== DATA TO PROCESS ==

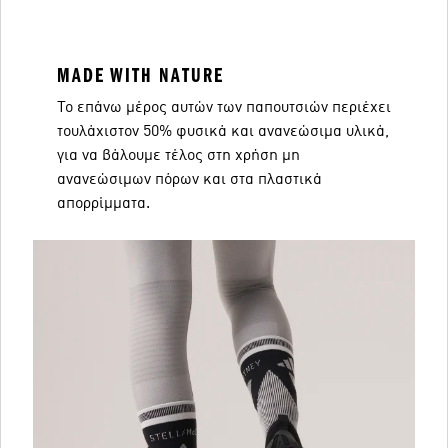
MADE WITH NATURE
Το επάνω μέρος αυτών των παπουτσιών περιέχει
τουλάχιστον 50% φυσικά και ανανεώσιμα υλικά,
για να βάλουμε τέλος στη χρήση μη
ανανεώσιμων πόρων και στα πλαστικά
απορρίμματα.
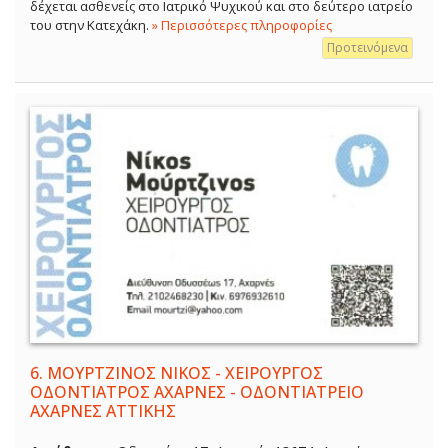
δέχεται ασθενείς στο Ιατρικό Ψυχικού και στο δεύτερο ιατρείο
του στην Κατεχάκη.
» Περισσότερες πληροφορίες
Προτεινόμενα
6.
ΜΟΥΡΤΖΙΝΟΣ ΝΙΚΟΣ - ΧΕΙΡΟΥΡΓΟΣ
ΟΔΟΝΤΙΑΤΡΟΣ ΑΧΑΡΝΕΣ - ΟΔΟΝΤΙΑΤΡΕΙΟ
ΑΧΑΡΝΕΣ ΑΤΤΙΚΗΣ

===

■ WORK TO BE COMPLETED: Without copying any picture, write out the entries exactly.

■ EXERCISE RESPONSE:
MADE WITH NATURE
Το επάνω μέρος αυτών των παπουτσιών περιέχει
τουλάχιστον 50% φυσικά και ανανεώσιμα υλικά,
για να βάλουμε τέλος στη χρήση μη
ανανεώσιμων πόρων και στα πλαστικά
απορρίμματα.
δέχεται ασθενείς στο Ιατρικό Ψυχικού και στο δεύτερο ιατρείο
του στην Κατεχάκη.
» Περισσότερες πληροφορίες
Προτεινόμενα
6.
ΜΟΥΡΤΖΙΝΟΣ ΝΙΚΟΣ - ΧΕΙΡΟΥΡΓΟΣ
ΟΔΟΝΤΙΑΤΡΟΣ ΑΧΑΡΝΕΣ - ΟΔΟΝΤΙΑΤΡΕΙΟ
ΑΧΑΡΝΕΣ ΑΤΤΙΚΗΣ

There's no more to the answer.